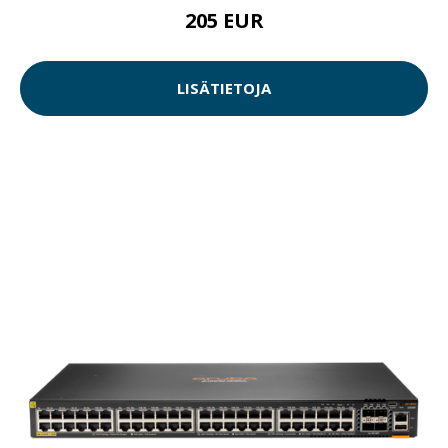
205 EUR
LISÄTIETOJA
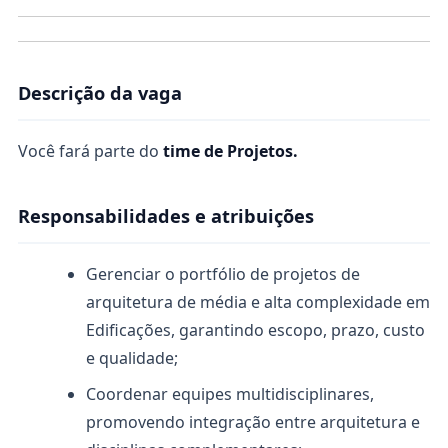
Descrição da vaga
Você fará parte do
time de Projetos.
Responsabilidades e atribuições
Gerenciar o portfólio de projetos de
arquitetura de média e alta complexidade em
Edificações, garantindo escopo, prazo, custo
e qualidade;
Coordenar equipes multidisciplinares,
promovendo integração entre arquitetura e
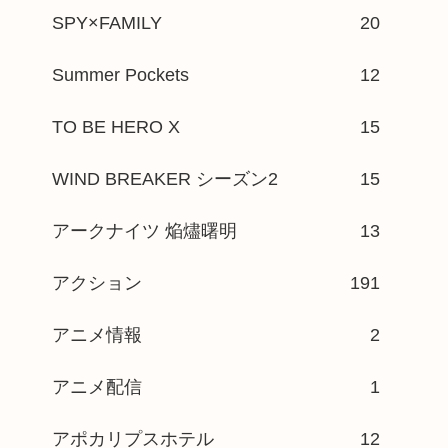
SPY×FAMILY
20
Summer Pockets
12
TO BE HERO X
15
WIND BREAKER シーズン2
15
アークナイツ 焔燼曙明
13
アクション
191
アニメ情報
2
アニメ配信
1
アポカリプスホテル
12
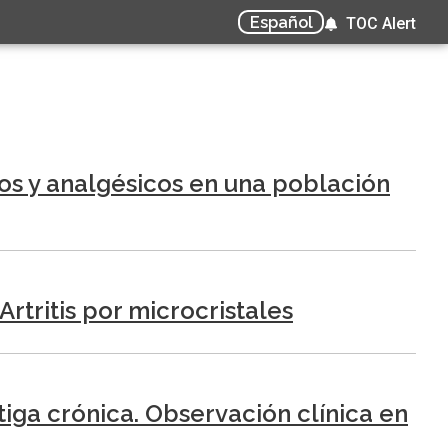
Español
TOC Alert
os y analgésicos en una población
tritis por microcristales
tiga crónica. Observación clínica en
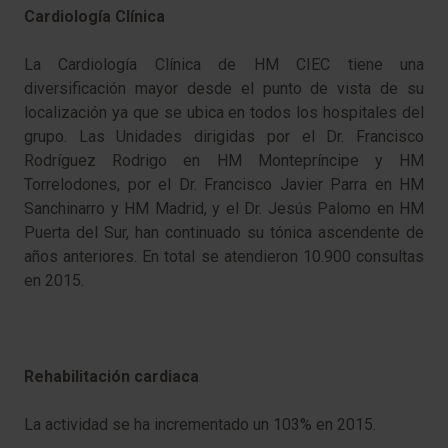
Cardiología Clínica
La Cardiología Clínica de HM CIEC tiene una
diversificación mayor desde el punto de vista de su
localización ya que se ubica en todos los hospitales del
grupo. Las Unidades dirigidas por el Dr. Francisco
Rodríguez Rodrigo en HM Montepríncipe y HM
Torrelodones, por el Dr. Francisco Javier Parra en HM
Sanchinarro y HM Madrid, y el Dr. Jesús Palomo en HM
Puerta del Sur, han continuado su tónica ascendente de
años anteriores. En total se atendieron 10.900 consultas
en 2015.
Rehabilitación cardiaca
La actividad se ha incrementado un 103% en 2015.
============
--- Prompt ---
What is the number of lines in the listing above that contain the string "arquitetura"? Give only the number.

--- Task solution ---
2